#### What you need to do
Scan the entries for the word "each". Every line that has it should be copied.

#### Information shown
-- -- --

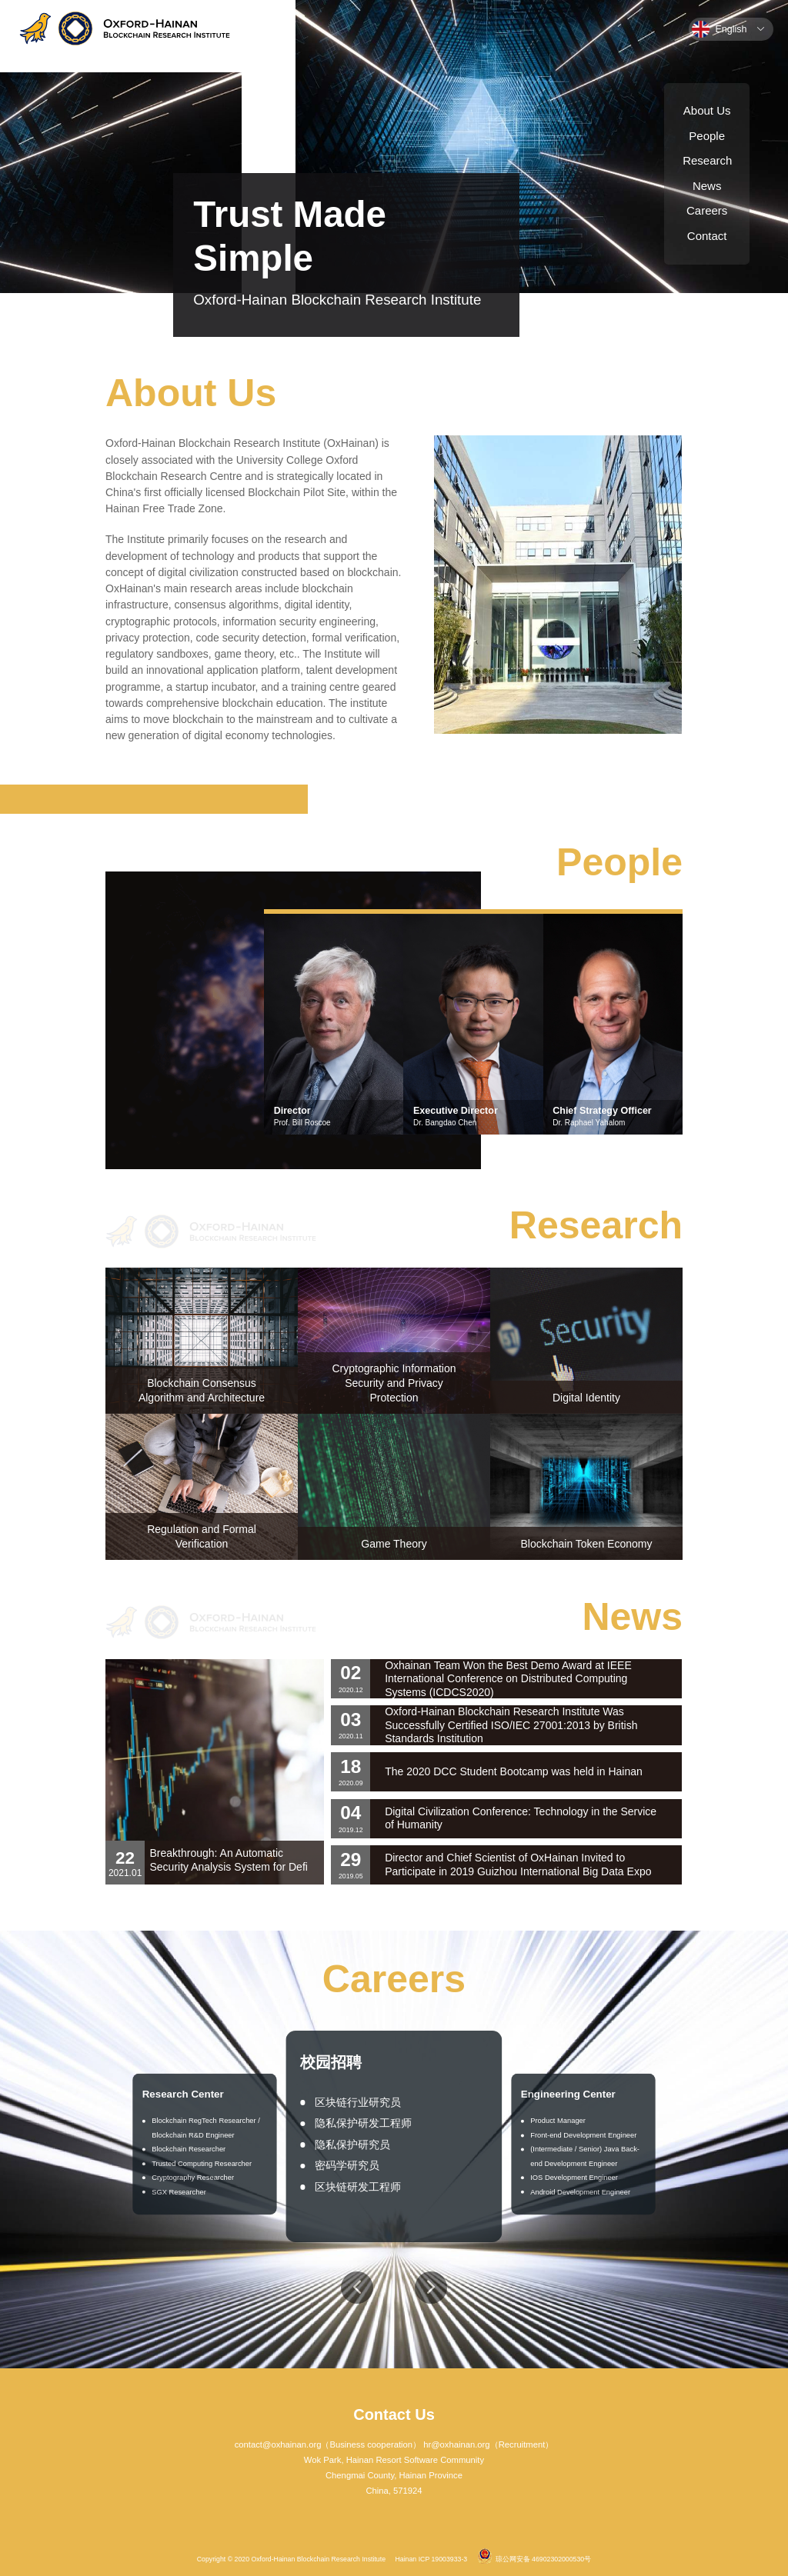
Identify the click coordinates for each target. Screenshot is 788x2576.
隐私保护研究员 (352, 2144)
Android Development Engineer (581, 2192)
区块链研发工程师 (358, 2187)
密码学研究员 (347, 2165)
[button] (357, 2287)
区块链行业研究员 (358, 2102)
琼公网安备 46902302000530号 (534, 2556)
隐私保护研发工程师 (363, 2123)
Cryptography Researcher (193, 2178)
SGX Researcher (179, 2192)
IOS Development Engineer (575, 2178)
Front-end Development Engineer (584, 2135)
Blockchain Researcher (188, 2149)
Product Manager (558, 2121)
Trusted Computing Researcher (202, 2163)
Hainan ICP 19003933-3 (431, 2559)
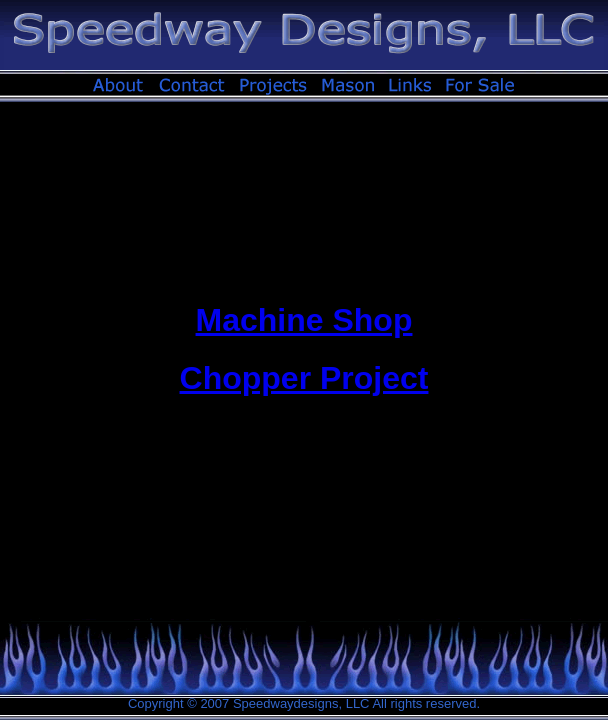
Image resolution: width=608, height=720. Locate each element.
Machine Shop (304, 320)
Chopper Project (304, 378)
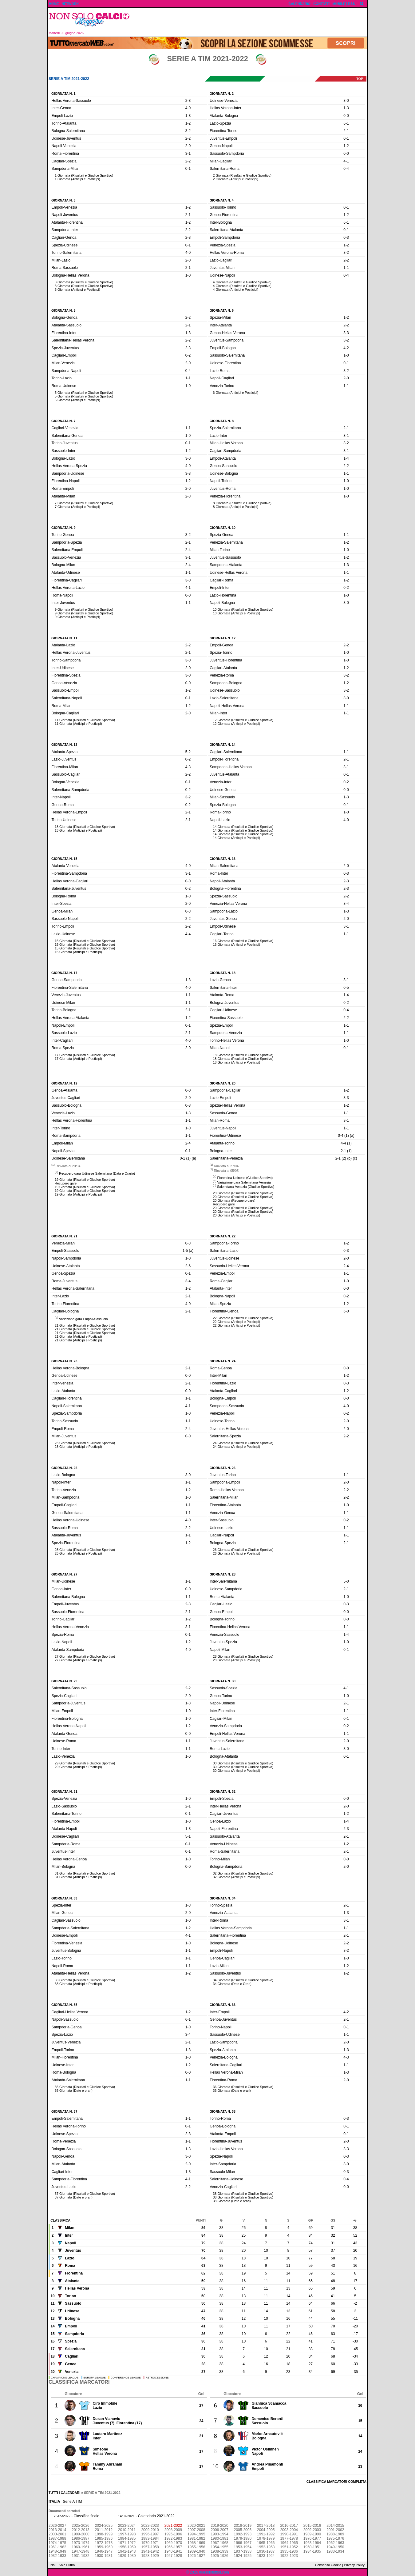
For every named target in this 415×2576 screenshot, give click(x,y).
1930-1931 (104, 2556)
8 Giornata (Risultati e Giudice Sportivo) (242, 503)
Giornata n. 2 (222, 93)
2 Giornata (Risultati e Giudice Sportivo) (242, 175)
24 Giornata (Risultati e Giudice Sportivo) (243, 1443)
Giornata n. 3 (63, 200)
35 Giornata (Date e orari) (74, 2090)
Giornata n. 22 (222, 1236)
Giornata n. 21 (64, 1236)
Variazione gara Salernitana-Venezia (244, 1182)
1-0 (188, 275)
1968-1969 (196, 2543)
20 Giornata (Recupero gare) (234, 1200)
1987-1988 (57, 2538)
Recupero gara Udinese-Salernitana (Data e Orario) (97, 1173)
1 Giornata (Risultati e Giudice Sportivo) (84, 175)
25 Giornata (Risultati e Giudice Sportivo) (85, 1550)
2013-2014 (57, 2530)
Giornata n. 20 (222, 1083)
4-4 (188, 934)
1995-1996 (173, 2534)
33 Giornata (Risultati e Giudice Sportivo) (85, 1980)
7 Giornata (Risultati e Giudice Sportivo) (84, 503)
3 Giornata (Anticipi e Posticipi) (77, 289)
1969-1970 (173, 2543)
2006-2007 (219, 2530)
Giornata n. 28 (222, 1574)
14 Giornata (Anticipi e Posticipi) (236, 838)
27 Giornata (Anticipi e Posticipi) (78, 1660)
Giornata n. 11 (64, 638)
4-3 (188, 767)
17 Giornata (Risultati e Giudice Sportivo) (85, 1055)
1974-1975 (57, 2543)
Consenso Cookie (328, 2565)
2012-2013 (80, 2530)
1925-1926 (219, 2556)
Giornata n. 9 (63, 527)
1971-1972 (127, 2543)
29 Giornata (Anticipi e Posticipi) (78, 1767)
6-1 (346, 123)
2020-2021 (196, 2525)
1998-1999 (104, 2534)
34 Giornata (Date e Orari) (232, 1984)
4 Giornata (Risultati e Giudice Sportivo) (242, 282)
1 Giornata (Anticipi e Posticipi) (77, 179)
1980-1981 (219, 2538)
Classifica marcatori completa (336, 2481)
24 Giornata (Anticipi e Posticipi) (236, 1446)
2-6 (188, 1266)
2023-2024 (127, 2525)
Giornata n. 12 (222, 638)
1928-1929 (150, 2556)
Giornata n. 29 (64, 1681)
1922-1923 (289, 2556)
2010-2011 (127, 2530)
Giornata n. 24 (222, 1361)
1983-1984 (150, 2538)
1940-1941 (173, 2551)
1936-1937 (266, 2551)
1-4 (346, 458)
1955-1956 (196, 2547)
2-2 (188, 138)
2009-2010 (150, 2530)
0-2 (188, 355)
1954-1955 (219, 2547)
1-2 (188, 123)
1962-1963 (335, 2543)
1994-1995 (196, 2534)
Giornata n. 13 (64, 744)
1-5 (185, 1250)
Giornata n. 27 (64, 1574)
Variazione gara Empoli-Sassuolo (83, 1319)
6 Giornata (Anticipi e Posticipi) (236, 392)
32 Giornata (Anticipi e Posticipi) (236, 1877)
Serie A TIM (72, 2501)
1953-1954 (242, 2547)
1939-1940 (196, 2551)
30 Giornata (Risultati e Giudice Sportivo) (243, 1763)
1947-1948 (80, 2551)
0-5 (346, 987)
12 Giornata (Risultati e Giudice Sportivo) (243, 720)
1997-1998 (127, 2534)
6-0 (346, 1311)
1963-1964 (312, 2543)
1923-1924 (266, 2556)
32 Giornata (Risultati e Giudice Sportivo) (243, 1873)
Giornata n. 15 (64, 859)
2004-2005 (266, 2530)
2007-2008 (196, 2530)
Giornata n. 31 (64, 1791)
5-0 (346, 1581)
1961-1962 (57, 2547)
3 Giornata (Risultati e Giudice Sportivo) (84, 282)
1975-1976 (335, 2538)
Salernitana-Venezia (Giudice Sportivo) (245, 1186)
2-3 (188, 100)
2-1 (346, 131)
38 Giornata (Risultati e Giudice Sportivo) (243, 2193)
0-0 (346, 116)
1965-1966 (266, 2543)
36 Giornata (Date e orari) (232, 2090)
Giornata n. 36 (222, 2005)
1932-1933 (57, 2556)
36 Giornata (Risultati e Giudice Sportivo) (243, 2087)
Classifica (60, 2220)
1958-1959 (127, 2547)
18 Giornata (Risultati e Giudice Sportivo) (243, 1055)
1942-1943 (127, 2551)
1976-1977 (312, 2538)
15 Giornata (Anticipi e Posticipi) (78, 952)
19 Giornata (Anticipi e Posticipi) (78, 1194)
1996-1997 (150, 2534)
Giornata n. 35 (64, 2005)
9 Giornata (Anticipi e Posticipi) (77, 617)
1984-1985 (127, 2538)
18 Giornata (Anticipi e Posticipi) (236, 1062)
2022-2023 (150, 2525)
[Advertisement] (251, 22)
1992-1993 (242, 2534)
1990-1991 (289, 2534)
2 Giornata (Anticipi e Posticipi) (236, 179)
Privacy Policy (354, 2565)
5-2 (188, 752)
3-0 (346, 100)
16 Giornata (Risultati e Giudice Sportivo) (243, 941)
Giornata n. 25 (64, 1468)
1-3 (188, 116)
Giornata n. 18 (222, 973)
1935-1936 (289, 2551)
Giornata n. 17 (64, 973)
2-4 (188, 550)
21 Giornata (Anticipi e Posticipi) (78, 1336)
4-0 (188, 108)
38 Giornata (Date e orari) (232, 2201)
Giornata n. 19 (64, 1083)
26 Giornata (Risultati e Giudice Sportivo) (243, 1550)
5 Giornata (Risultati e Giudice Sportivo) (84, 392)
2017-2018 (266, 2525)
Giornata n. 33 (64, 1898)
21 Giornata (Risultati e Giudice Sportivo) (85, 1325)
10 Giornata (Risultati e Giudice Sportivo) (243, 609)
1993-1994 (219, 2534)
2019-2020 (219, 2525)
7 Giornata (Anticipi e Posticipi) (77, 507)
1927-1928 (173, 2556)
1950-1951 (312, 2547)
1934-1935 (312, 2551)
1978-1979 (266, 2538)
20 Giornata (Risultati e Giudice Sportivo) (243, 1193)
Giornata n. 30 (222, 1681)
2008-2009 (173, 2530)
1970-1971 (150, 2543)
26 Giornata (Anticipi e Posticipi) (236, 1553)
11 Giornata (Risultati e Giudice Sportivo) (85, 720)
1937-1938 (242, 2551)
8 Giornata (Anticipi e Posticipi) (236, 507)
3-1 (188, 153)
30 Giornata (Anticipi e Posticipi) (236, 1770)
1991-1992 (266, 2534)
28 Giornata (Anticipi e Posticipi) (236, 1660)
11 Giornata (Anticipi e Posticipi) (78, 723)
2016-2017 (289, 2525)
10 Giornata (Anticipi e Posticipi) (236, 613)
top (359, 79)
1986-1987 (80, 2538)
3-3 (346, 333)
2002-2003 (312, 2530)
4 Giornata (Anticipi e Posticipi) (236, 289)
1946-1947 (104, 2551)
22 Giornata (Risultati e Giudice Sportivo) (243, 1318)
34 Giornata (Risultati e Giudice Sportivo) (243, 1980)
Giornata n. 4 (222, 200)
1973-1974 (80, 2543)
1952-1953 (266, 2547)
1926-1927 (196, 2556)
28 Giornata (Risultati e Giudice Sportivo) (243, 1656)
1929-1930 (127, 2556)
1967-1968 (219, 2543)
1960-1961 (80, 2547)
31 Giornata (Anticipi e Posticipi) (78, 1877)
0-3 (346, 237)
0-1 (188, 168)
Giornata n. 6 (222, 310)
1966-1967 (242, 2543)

-- -- --

#### Problem solution
Identify the click coordinates for each target. Screenshot is 788x2576.
Image resolution: width=608, height=720. Locate each element.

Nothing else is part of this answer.